Ein Trio aus Waiblingen muss sich wegen hinterzogener Abgaben verantworten. Zwei Jahre lang wurden offenbar keine Sozialabgaben für bulgarische Leiharbeiter gezahlt.

Waiblingen - Wir verhandeln hier am Landgericht, weil die Staatsanwaltschaft eine gewisse Vorstellung von der Strafhöhe hat.“ Einige Dinge hat der Vorsitzende Richter der 13. Großen Wirtschaftskammer gleich zu Beginn des Prozesses um vorenthaltene Sozialversicherungsbeiträge, Schwarzarbeit und ungleiche Niedriglohnzahlungen klargestellt. Unter anderem, dass es knapp werden könnte mit Bewährungsstrafen und für das Urteil Geständnisse und die Klärung der Frage des Schadenausgleichs durchaus entscheidende Faktoren sein dürften.

 

In dem Prozess, der am Landgericht am Montag begonnen hat, geht es um eine große Zahl bulgarischer Arbeitskräfte, die eine inzwischen insolvente Firma mit Sitz in Stuttgart und später in Waiblingen in den Jahren 2011 bis 2013 beschäftigt haben soll. Die Anklage gegen die drei Waiblinger Geschäftsführer beziehungsweise Betriebsleiter im Alter zwischen 49 und 55 Jahren: Zwischen Juli 2011 und September 2013 seien für die ohne Arbeitserlaubnis beschäftigten Arbeitnehmer Sozialversicherungsbeiträge in Höhe von insgesamt rund 734 000 Euro nicht bezahlt worden.
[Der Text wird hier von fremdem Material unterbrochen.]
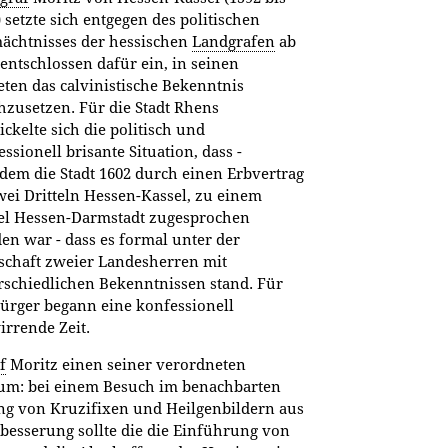
 setzte sich entgegen des politischen
ächtnisses der hessischen
Landgrafen
ab
 entschlossen dafür ein, in seinen
eten das calvinistische Bekenntnis
hzusetzen. Für die Stadt Rhens
ckelte sich die politisch und
ssionell brisante Situation, dass -
dem die Stadt 1602 durch einen Erbvertrag
wei Dritteln Hessen-Kassel, zu einem
tel Hessen-Darmstadt zugesprochen
en war - dass es formal unter der
schaft zweier Landesherren mit
rschiedlichen Bekenntnissen stand. Für
Bürger begann eine konfessionell
irrende Zeit.
f
Moritz einen seiner verordneten
t um: bei einem Besuch im benachbarten
ng von Kruzifixen und Heilgenbildern aus
besserung sollte die die Einführung von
Werksverträge zur Verschleierung

Das Unternehmen hatte zum einen mehrere Gastronomiebetriebe in Stuttgart und Esslingen geführt und zum anderen in Waiblingen Teile für die Automobilindustrie montiert und bearbeitet. Von sechs verschiedenen bulgarischen Firmen habe sich der Betrieb im fraglichen Zeitraum von gut zwei Jahren insgesamt 307 Arbeitnehmer zur Verfügung stellen lassen, die – alles ist offenbar genauestens dokumentiert – genau 222 160,2 Stunden für das hiesige Unternehmen gearbeitet haben: in Zusammenarbeit und auf Weisung der deutschen Kollegen, aber zu einem auffallend ungleichen Lohn von nur vier Euro je Stunde und ohne Sozialversicherung. Schwarzarbeit in großem Maßstab nennt das die Staatsanwaltschaft, denn jene Werksverträge, die jeweils mit den bulgarischen Firmen abgeschlossen wurden, erfüllten eine reine Alibifunktion für die tatsächliche Arbeitnehmerüberlassung.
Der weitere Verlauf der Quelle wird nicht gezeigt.